Super is super for young people

ASFA CEO Dr Martin Fahy and young Australians discuss super – why it’s the best bet for saving for retirement.

Research by ASFA has found that young Australians aged under 30 years tend to have more money in their superannuation accounts than their bank balances, yet 40 per cent of young people have no idea what their super balance is and a further 16 per cent only have a vague idea.

ASFA found around a quarter of Australians aged 15 to 19 had a superannuation account as did around 75 per cent of those aged 20 to 24. Average balances are not that large but are substantial relative to what most people had in their bank account.

* According to the latest available data from the Australian Bureau of Statistics

The research also revealed more than half of young people aged under 29 years strongly support superannuation as a good way to save for retirement, yet many significantly underestimate the amount of money they will need to retire.

Young people expect on average that they will need $625,000 while those aged 60 years and over staring down retirement expect on average that they will need nearly $1 million.

Young people who have multiple accounts and don’t consolidate those accounts risk eroding their super balances unnecessarily by paying multiple fees and charges.

ASFA found more than 60 per cent of young Australians have multiple super accounts due to lethargy in consolidating them and 30 per cent report trouble in finding old accounts, despite ready online access available via MyGov.


Young people and super facts

  • Many young people will have a super balance. If you have a full time, part-time or even casual job and you earn more than $450 in a calendar month your employer is required to make super contributions to a fund on your behalf at the rate of 9.5 per cent of your wages. If you are aged less than 18, super contributions are only payable if you work more than 30 hours per week.

  • If you are employed, check your payslip and your superannuation account transaction records to make sure you are getting the contributions you are legally entitled to. If you are not, the first thing you can do is take it up with your employer. The Australian Taxation Office (ATO) can also help you with information and advice on your super entitlements and recovering any contributions your employer has not paid.

  • Multiple accounts can cost you dearly over time. Each account will typically have a fixed administration charge of at least $100 a year. The more accounts you have, the more administration fees you will pay. As well, with each account there could be associated insurance cover, with deduction of premiums of $200 or more per account.

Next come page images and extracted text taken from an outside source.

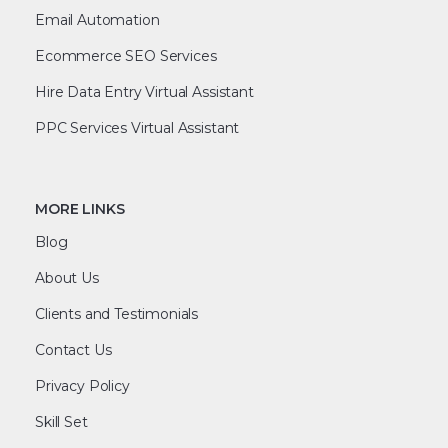
Email Automation
Ecommerce SEO Services
Hire Data Entry Virtual Assistant
PPC Services Virtual Assistant
MORE LINKS
Blog
About Us
Clients and Testimonials
Contact Us
Privacy Policy
Skill Set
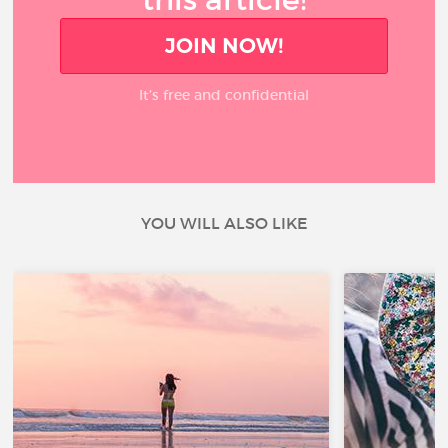
JOIN NOW!
It’s free and confidential
YOU WILL ALSO LIKE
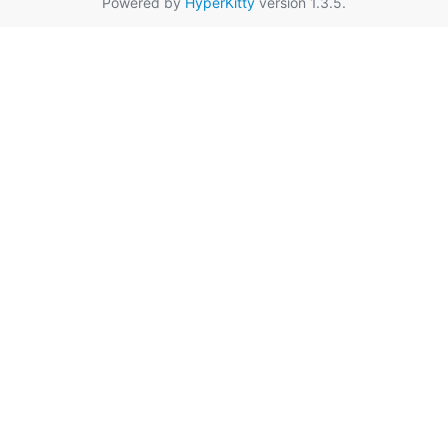
Powered by
HyperKitty
version 1.3.5.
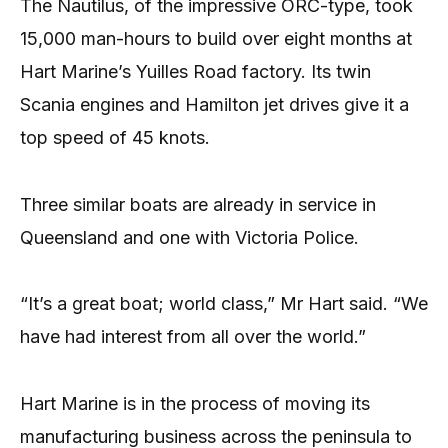
The Nautilus, of the impressive ORC-type, took
15,000 man-hours to build over eight months at
Hart Marine’s Yuilles Road factory. Its twin
Scania engines and Hamilton jet drives give it a
top speed of 45 knots.
Three similar boats are already in service in
Queensland and one with Victoria Police.
“It’s a great boat; world class,” Mr Hart said. “We
have had interest from all over the world.”
Hart Marine is in the process of moving its
manufacturing business across the peninsula to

  • While insurance coverage can be beneficial you should check to see you have the cover you want or need, particularly if you have more than one account. More than 25 per cent of people aged under 29 report they are not sure whether they have insurance cover, let alone knowing anything about its details.

  • Consolidating super accounts is not hard. All you have to do is log into your MyGov account and go to the ATO section to view the superannuation accounts you hold. Consolidating your super into just one account is only a few clicks away once you have mastered your MyGov login.